The Trump administration announced Tuesday that it's ending the 2012 program that has deferred deportations for more than 780,000 people who came to the U.S. illegally as children.
Attorney General Jeff Sessions outlined the decision at a press conference at the Justice Department, arguing that the program, created by President Obama, is unconstitutional and was an executive branch overreach.
The acting secretary of the Department of Homeland Security, Elaine Duke, issued a memorandum Tuesday formally rescinding the Deferred Action for Childhood Arrivals (DACA) program and phasing it out. DHS is providing a six-month window in which it will adjudicate pending requests and will give Congress a chance to pass a legislative alternative. As a result, the program will end at different times for different people, expiring on a rolling basis.
How the decision will affect DACA recipients, according to senior DHS officials:
- For any initial DACA requests and applications for Employment Authorization Documents (EADs) that have been received as of Tuesday, U.S. Citizenship and Immigration Services (USCIS) will adjudicate them on an individual case-by-case basis.
- USCIS will reject all initial DACA requests and associated EADs received after Tuesday.
- For any requests for renewing DACA benefits and associated applications for EADs that have been received as of Tuesday, USCIS will adjudicate them on an individual, case-by-case basis.
- For individuals whose DACA status expires between Tuesday and March 5, 2018, USCIS can still adjudicate their renewal requests, but only if they're received by Oct. 5, 2017.
- If an individual's DACA protection expires March 6, 2018 (or a date thereafter) and he or she has not already submitted a renewal application, the individual would be subject to deportation on March 6, 2018 (or a date thereafter).
- For any EADs that are lost, stolen or destroyed, USCIS will continue to process the replacement document for the remainder of duration that they're valid.
Senior DHS officials said that as part of Duke's memorandum, USCIS will close all pending applications for Advance Parole associated with the DACA program.
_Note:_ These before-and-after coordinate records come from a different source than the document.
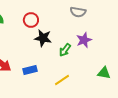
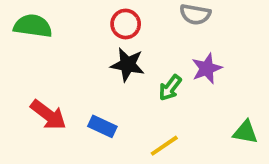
red circle: (31, 20) -> (126, 24), moved
blue rectangle: (30, 70) -> (102, 126), turned 40

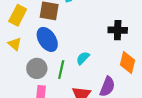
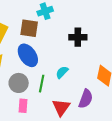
black cross: (118, 30) -> (78, 37), moved

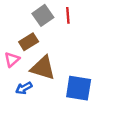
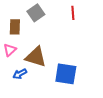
red line: (68, 15) -> (73, 13), moved
brown rectangle: (29, 42) -> (15, 27), moved, turned -56

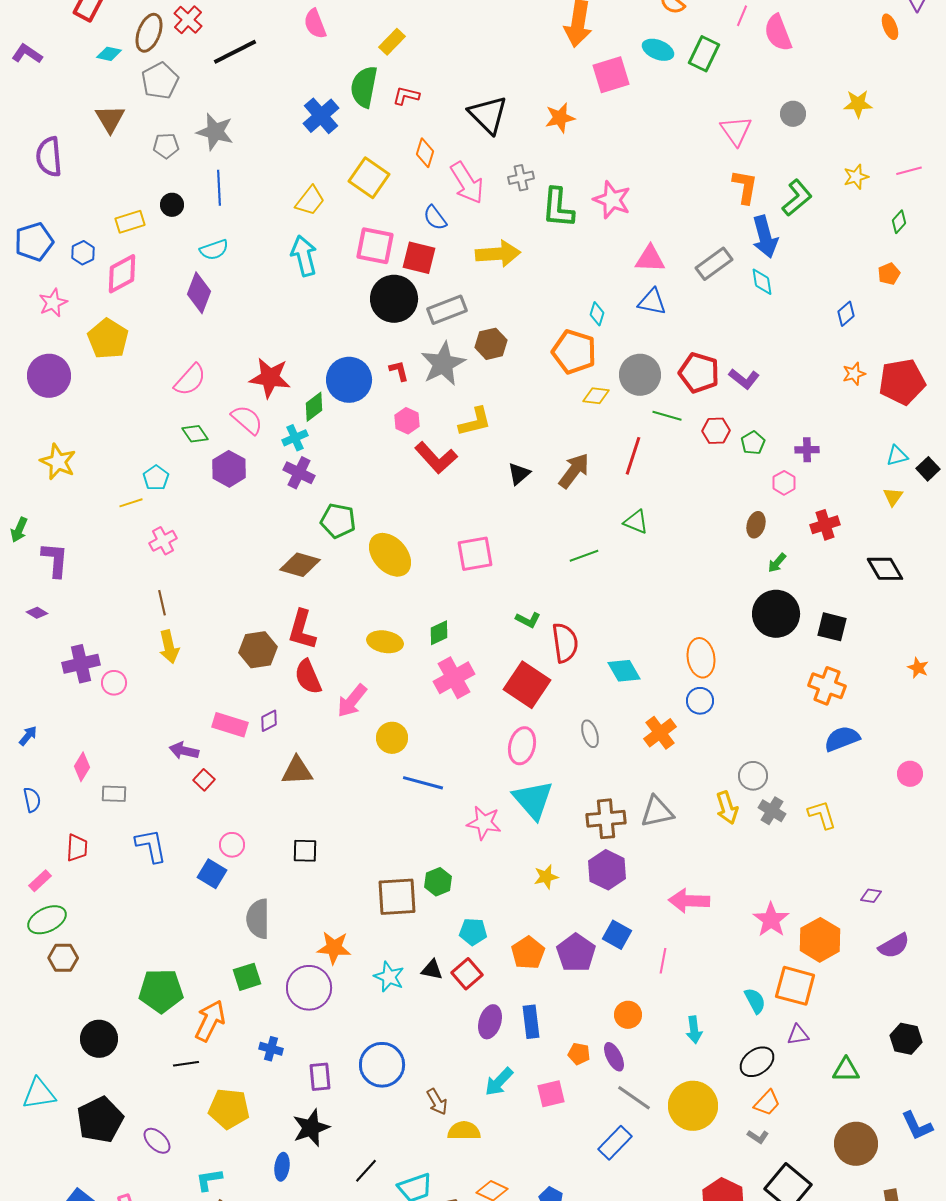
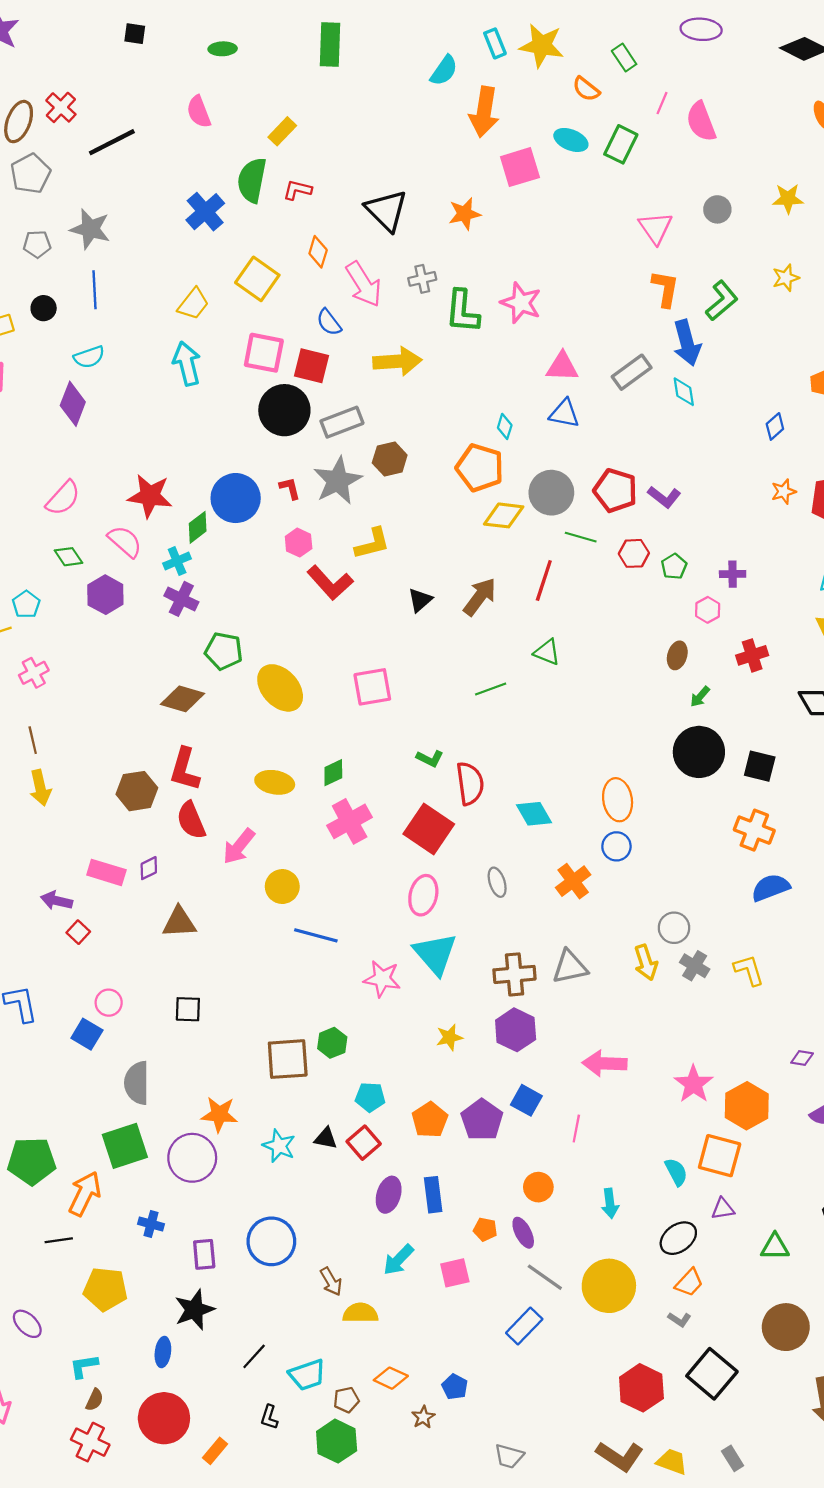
yellow diamond: (596, 396) -> (504, 515), size x1.4
green square: (247, 977) -> (125, 1146), size x1.5

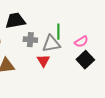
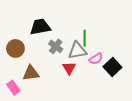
gray cross: (30, 40) -> (56, 46), turned 32
pink semicircle: (81, 42) -> (96, 59), moved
Advance Parole is a permit that allows a non-citizen to reenter the U.S. after traveling abroad. For any previously approved Advance Parole, USCIS will honor the validity period, but if a person doesn't have a previously approved parole application and travels outside the U.S., officials said that person's departure would automatically terminate their deferred action under DACA, and Customs and Border Protection will likely not allow their reentry to the U.S.
How will this affect immigration enforcement?
Senior DHS officials said Tuesday that the administration's enforcement posture won't change. This means that for deportation, criminals who are undocumented will still be the priority, as well as illegal reentrants and people with outstanding orders of removal.
Officials said there are no plans to change their methodology to prioritize certain people, but they also said that there's no way of knowing what they'll be doing in six months, in part because they want. Officials said that they will not be issuing formal guidance that will outline how to treat DACA recipients after their benefits expire.
But the administration's policy, officials confirmed, is that anyone who is in the U.S. illegally should be prepared to no longer remain here.
Officials said that while DACA is being rescinded, USCIS will retain the immigration records records for recipients. They said that the government retains the histories of everyone who has passed through the system, and they don't destroy records for any type of benefit adjudicated.
Between August and December, 201,678 people are set to have their DACA and associated EADs expire, officials said. Of that group, 55,258 have pending requests for renewal that have been submitted to USCIS. Next year, officials said that more than 275,000 are set to have their DACA and EADs expire and more than 300,000 in 2019.
CBS News' Arden Farhi contributed to this report.